--- START ---

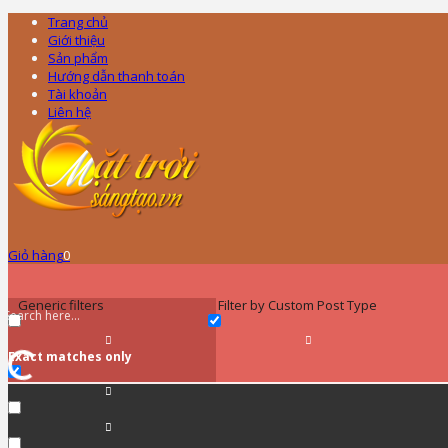
Trang chủ
Giới thiệu
Sản phẩm
Hướng dẫn thanh toán
Tài khoản
Liên hệ
Giỏ hàng
0
Generic filters
Filter by Custom Post Type
Exact matches only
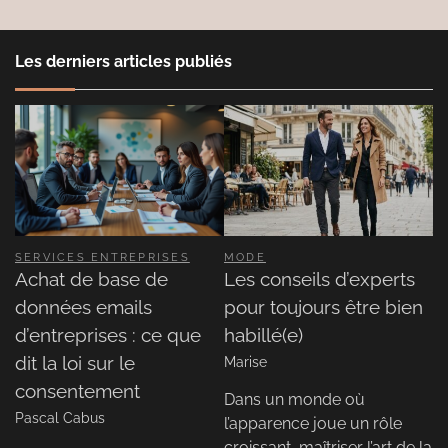
Les derniers articles publiés
SERVICES ENTREPRISES
MODE
Achat de base de
Les conseils d’experts
données emails
pour toujours être bien
d’entreprises : ce que
habillé(e)
dit la loi sur le
Marise
consentement
Dans un monde où
Pascal Cabus
l’apparence joue un rôle
croissant, maîtriser l’art de la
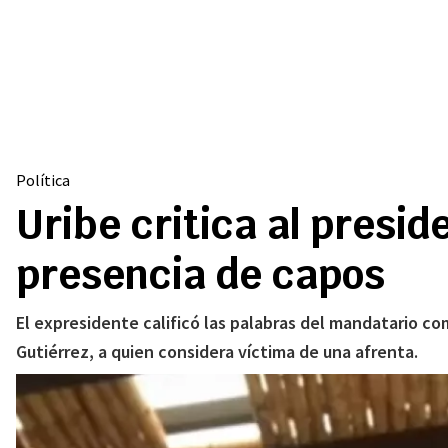
Política
Uribe critica al presi
presencia de capos
El expresidente calificó las palabras del mandatario co
Gutiérrez, a quien considera víctima de una afrenta.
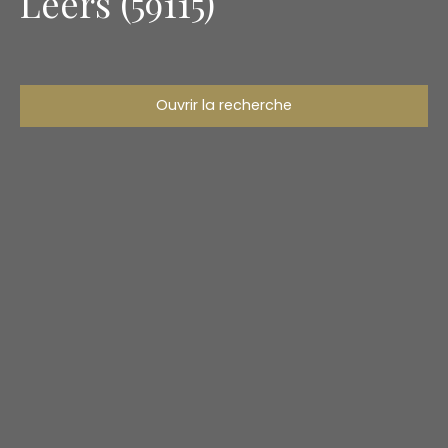
Leers (59115)
Ouvrir la recherche
Type d'offre
Vente
Type de bien
Maison
Localisation
Leers (59115)
Budget max (€)
Surface min (m²)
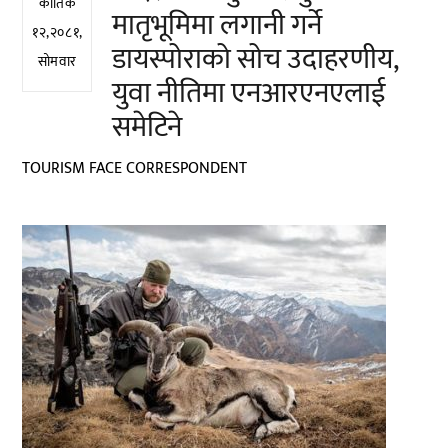
कार्तिक
मातृभूमिमा लगानी गर्ने
१२,२०८१,
डायस्पोराको सोच उदाहरणीय,
सोमवार
युवा नीतिमा एनआरएनएलाई
समेटिने
TOURISM FACE CORRESPONDENT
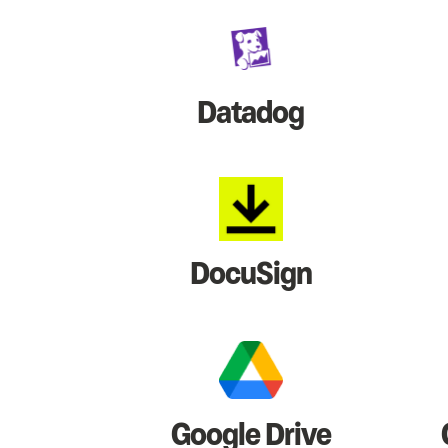
Datadog
DocuSign
Google Drive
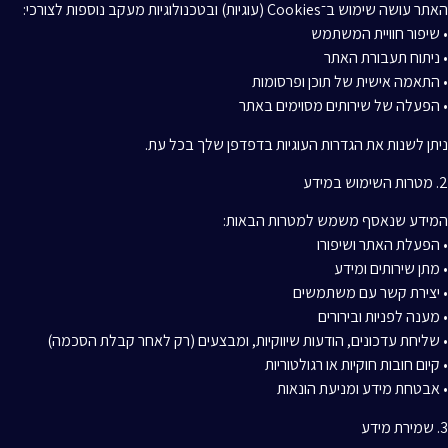
האתר עושה שימוש ב־Cookies (עוגיות) ובטכנולוגיות מעקב נוספות לצורכי:
• שיפור חוויית המשתמש
• ניתוח תעבורת האתר
• התאמה אישית של תוכן ופרסומות
• הפעלה של שירותים מסוימים באתר
ניתן לשנות את הגדרות העוגיות בדפדפן שלך בכל עת.
2. מטרות השימוש במידע
המידע שנאסף משמש למטרות הבאות:
• הפעלת האתר ושיפורו
• מתן שירותים ומידע
• יצירת קשר עם משתמשים
• מענה לפניות ובירורים
• שליחת עדכונים, הודעות שיווקיות, ומבצעים (רק לאחר קבלת הסכמה)
• קיום חובות חוקיות או רגולטוריות
• אבטחת מידע ומניעת הונאות
3. שמירת מידע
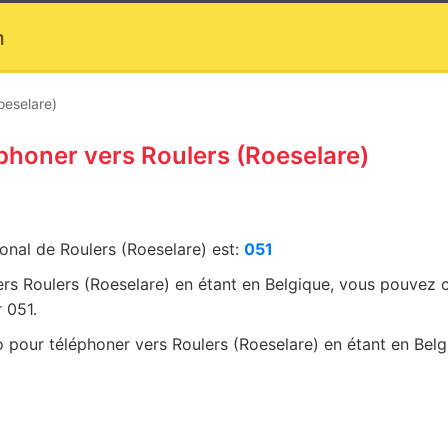
m
oeselare)
éphoner vers Roulers (Roeselare)
ional de Roulers (Roeselare) est:
051
ers Roulers (Roeselare) en étant en Belgique, vous pouvez
 051.
pour téléphoner vers Roulers (Roeselare) en étant en Belg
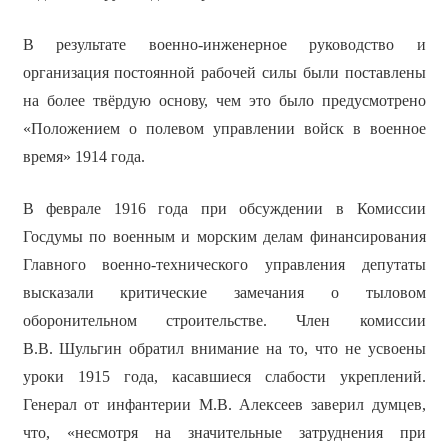
В результате военно-инженерное руководство и
организация постоянной рабочей силы были поставлены
на более твёрдую основу, чем это было предусмотрено
«Положением о полевом управлении войск в военное
время» 1914 года.
В феврале 1916 года при обсуждении в Комиссии
Госдумы по военным и морским делам финансирования
Главного военно-технического управления депутаты
высказали критические замечания о тыловом
оборонительном строительстве. Член комиссии
В.В. Шульгин обратил внимание на то, что не усвоены
уроки 1915 года, касавшиеся слабости укреплений.
Генерал от инфантерии М.В. Алексеев заверил думцев,
что, «несмотря на значительные затруднения при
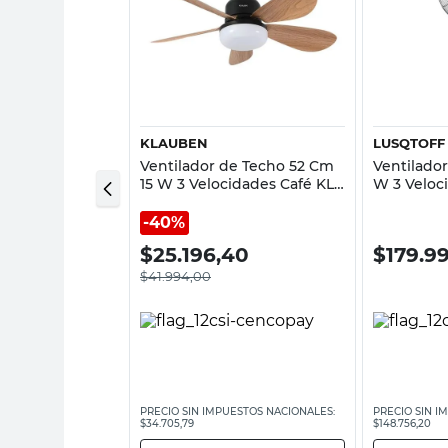
sta rápida
Vista rápida
KLAUBEN
LUSQTOFF
e Pared 20" AX-
Ventilador de Techo 52 Cm
Ventilador
Blanco Axel
15 W 3 Velocidades Café KL-
W 3 Veloc
FAMP26190brn Klauben
Lsq30Vt L
40%
,00
$
25.196,40
$
179.9
$
41.994,00
ESTOS NACIONALES:
PRECIO SIN IMPUESTOS NACIONALES:
PRECIO SIN I
$34.705,79
$148.756,20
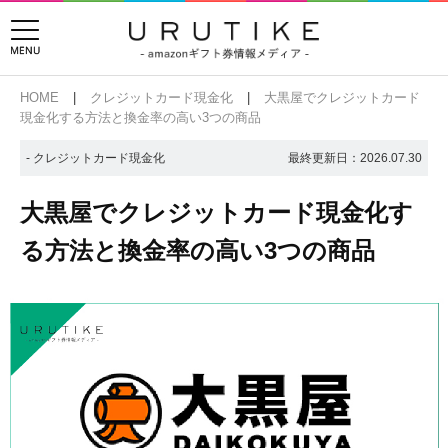
HOME
クレジットカード現金化
大黒屋でクレジットカード
現金化する方法と換金率の高い3つの商品
- クレジットカード現金化
最終更新日：
2026.07.30
大黒屋でクレジットカード現金化す
る方法と換金率の高い3つの商品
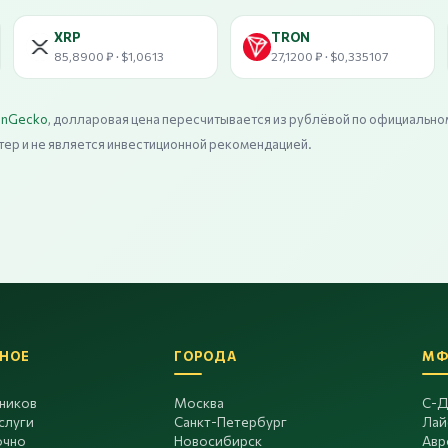
XRP
TRON
85,8900 ₽ · $1,0613
27,1200 ₽ · $0,335107
inGecko
, долларовая цена пересчитывается из рублёвой по официально
тер и не является инвестиционной рекомендацией.
НОЕ
ГОРОДА
МФ
дников
Москва
С-Д
слуги
Санкт-Петербург
Лай
очно
Новосибирск
Авр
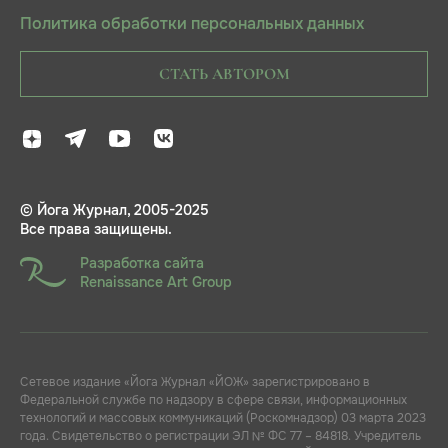
Политика обработки персональных данных
СТАТЬ АВТОРОМ
© Йога Журнал, 2005-2025
Все права защищены.
Разработка сайта
Renaissance Art Group
Сетевое издание «Йога Журнал «ЙОЖ» зарегистрировано в
Федеральной службе по надзору в сфере связи, информационных
технологий и массовых коммуникаций (Роскомнадзор) 03 марта 2023
года. Свидетельство о регистрации ЭЛ № ФС 77 – 84818. Учредитель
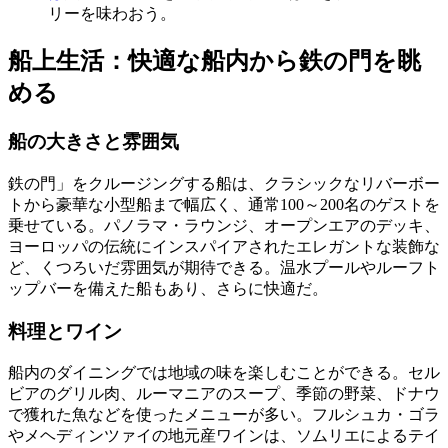
リーを味わおう。
船上生活：快適な船内から鉄の門を眺
める
船の大きさと雰囲気
鉄の門」をクルージングする船は、クラシックなリバーボー
トから豪華な小型船まで幅広く、通常100～200名のゲストを
乗せている。パノラマ・ラウンジ、オープンエアのデッキ、
ヨーロッパの伝統にインスパイアされたエレガントな装飾な
ど、くつろいだ雰囲気が期待できる。温水プールやルーフト
ップバーを備えた船もあり、さらに快適だ。
料理とワイン
船内のダイニングでは地域の味を楽しむことができる。セル
ビアのグリル肉、ルーマニアのスープ、季節の野菜、ドナウ
で獲れた魚などを使ったメニューが多い。フルシュカ・ゴラ
やメヘディンツァイの地元産ワインは、ソムリエによるテイ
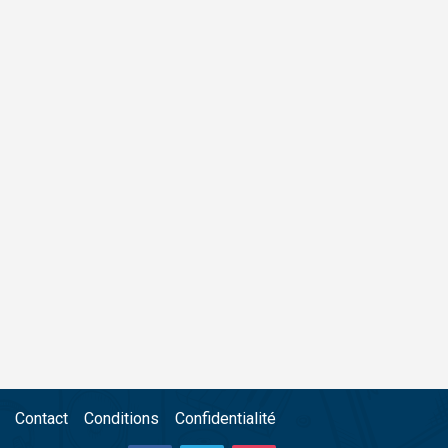
Contact
Conditions
Confidentialité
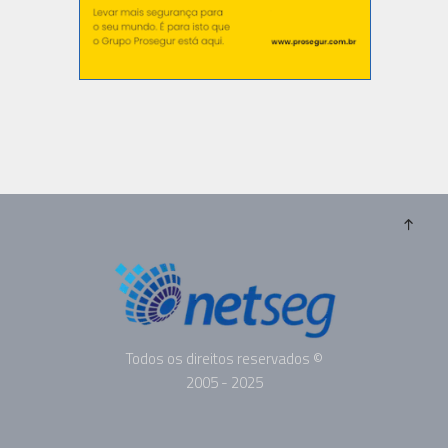
Todos os direitos reservados ©
2005 - 2025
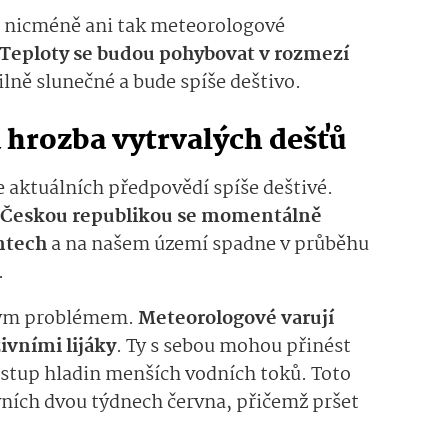
í, nicméně ani tak meteorologové
Teploty se budou pohybovat v rozmezí
ilně slunečné a bude spíše deštivo.
 hrozba vytrvalých dešťů
e aktuálních předpovědí spíše deštivé.
d Českou republikou se momentálně
entech
a na našem území spadne v průběhu
.
iným problémem.
Meteorologové varují
ivními lijáky
. Ty s sebou mohou přinést
estup hladin menších vodních toků. Toto
vních dvou týdnech června, přičemž pršet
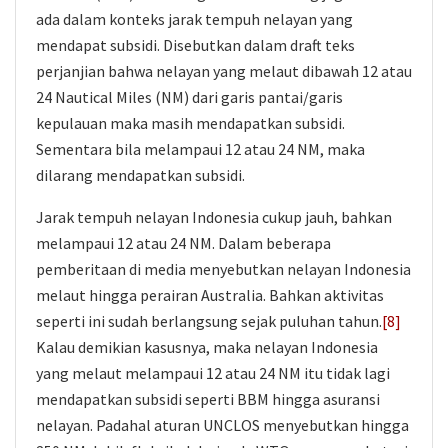
ada dalam konteks jarak tempuh nelayan yang
mendapat subsidi. Disebutkan dalam draft teks
perjanjian bahwa nelayan yang melaut dibawah 12 atau
24 Nautical Miles (NM) dari garis pantai/garis
kepulauan maka masih mendapatkan subsidi.
Sementara bila melampaui 12 atau 24 NM, maka
dilarang mendapatkan subsidi.
Jarak tempuh nelayan Indonesia cukup jauh, bahkan
melampaui 12 atau 24 NM. Dalam beberapa
pemberitaan di media menyebutkan nelayan Indonesia
melaut hingga perairan Australia. Bahkan aktivitas
seperti ini sudah berlangsung sejak puluhan tahun.
[8]
Kalau demikian kasusnya, maka nelayan Indonesia
yang melaut melampaui 12 atau 24 NM itu tidak lagi
mendapatkan subsidi seperti BBM hingga asuransi
nelayan. Padahal aturan UNCLOS menyebutkan hingga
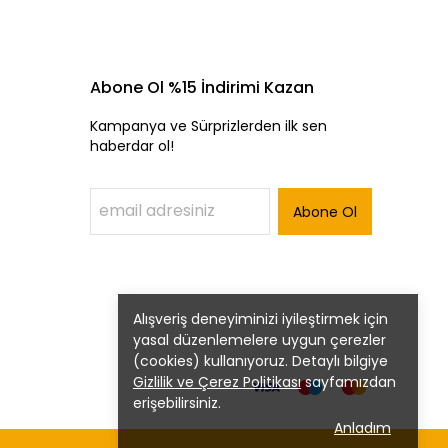
Abone Ol %15 İndirimi Kazan
Kampanya ve Sürprizlerden ilk sen
haberdar ol!
Abone Ol
Alışveriş deneyiminizi iyileştirmek için
yasal düzenlemelere uygun çerezler
(cookies) kullanıyoruz. Detaylı bilgiye
Gizlilik ve Çerez Politikası
sayfamızdan
erişebilirsiniz.
Anladım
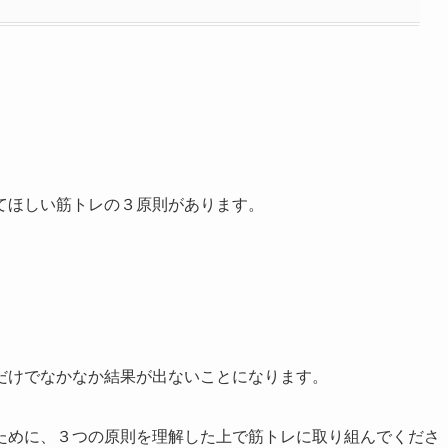
てほしい筋トレの３原則があります。
だけでなかなか結果が出ないことになります。
ために、３つの原則を理解した上で筋トレに取り組んでくださ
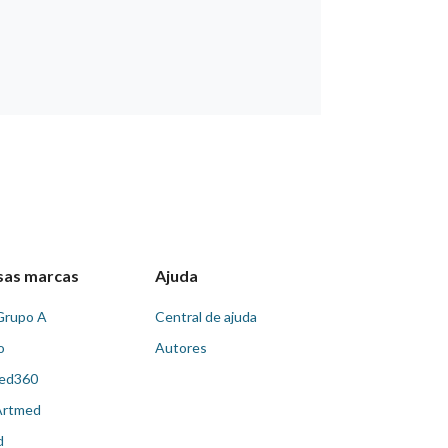
sas marcas
Ajuda
Grupo A
Central de ajuda
o
Autores
ed360
Artmed
d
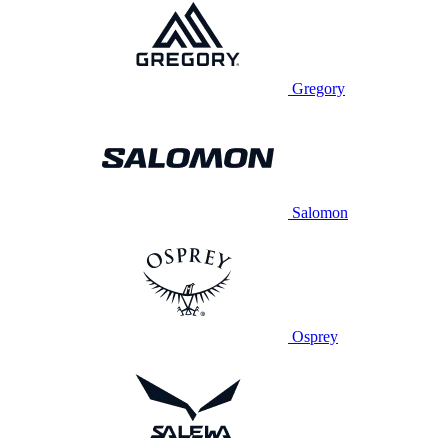
Gregory
Salomon
Osprey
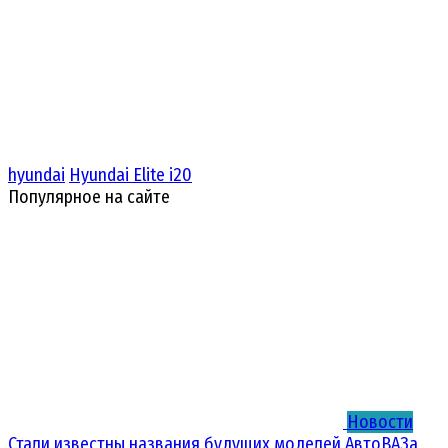
hyundai
Hyundai Elite i20
Популярное на сайте
Новости
Стали известны названия будущих моделей АвтоВАЗа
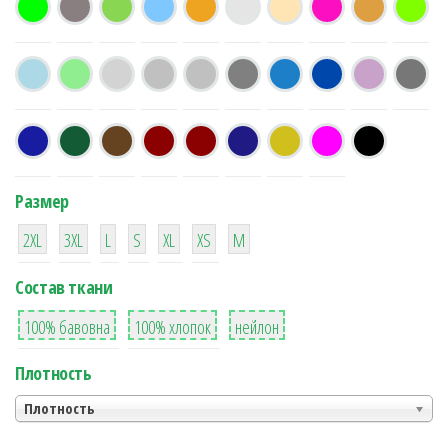
Размер
38
16
42
42
42
4
42
2XL
3XL
L
S
XL
XS
М
Состав ткани
8
36
2
100% бавовна
100% хлопок
нейлон
Плотность
Плотность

--- END ---

▶ [The problem]: Your task is to quote exactly the lines from the one with "船内のダイニングでは地域の味を楽しむことができる。セル" through the end of the material, both included, without reproducing any pictures.

▶ [Final answer]:
船内のダイニングでは地域の味を楽しむことができる。セル
ビアのグリル肉、ルーマニアのスープ、季節の野菜、ドナウ
で獲れた魚などを使ったメニューが多い。フルシュカ・ゴラ
やメヘディンツァイの地元産ワインは、ソムリエによるテイ
Contact
Conditions
Confidentialité
Todos os direitos reservados ©
2005 - 2025
í, nicméně ani tak meteorologové
Teploty se budou pohybovat v rozmezí
ilně slunečné a bude spíše deštivo.
 hrozba vytrvalých dešťů
e aktuálních předpovědí spíše deštivé.
d Českou republikou se momentálně
entech
a na našem území spadne v průběhu
.
iným problémem.
Meteorologové varují
ivními lijáky
. Ty s sebou mohou přinést
estup hladin menších vodních toků. Toto
vních dvou týdnech června, přičemž pršet
ada dalam konteks jarak tempuh nelayan yang
mendapat subsidi. Disebutkan dalam draft teks
perjanjian bahwa nelayan yang melaut dibawah 12 atau
24 Nautical Miles (NM) dari garis pantai/garis
kepulauan maka masih mendapatkan subsidi.
Sementara bila melampaui 12 atau 24 NM, maka
dilarang mendapatkan subsidi.
Jarak tempuh nelayan Indonesia cukup jauh, bahkan
melampaui 12 atau 24 NM. Dalam beberapa
pemberitaan di media menyebutkan nelayan Indonesia
melaut hingga perairan Australia. Bahkan aktivitas
seperti ini sudah berlangsung sejak puluhan tahun.
[8]
Kalau demikian kasusnya, maka nelayan Indonesia
yang melaut melampaui 12 atau 24 NM itu tidak lagi
mendapatkan subsidi seperti BBM hingga asuransi
nelayan. Padahal aturan UNCLOS menyebutkan hingga
Abone Ol %15 İndirimi Kazan
Kampanya ve Sürprizlerden ilk sen
haberdar ol!
Abone Ol
Alışveriş deneyiminizi iyileştirmek için
yasal düzenlemelere uygun çerezler
(cookies) kullanıyoruz. Detaylı bilgiye
Gizlilik ve Çerez Politikası
sayfamızdan
erişebilirsiniz.
Anladım
てほしい筋トレの３原則があります。
だけでなかなか結果が出ないことになります。
ために、３つの原則を理解した上で筋トレに取り組んでくださ
sas marcas
Ajuda
Grupo A
Central de ajuda
o
Autores
ed360
Artmed
d
Gregory
Salomon
Osprey
hyundai
Hyundai Elite i20
Популярное на сайте
Новости
Стали известны названия будущих моделей АвтоВАЗа
Размер
38
16
42
42
42
4
42
2XL
3XL
L
S
XL
XS
М
Состав ткани
8
36
2
100% бавовна
100% хлопок
нейлон
Плотность
Плотность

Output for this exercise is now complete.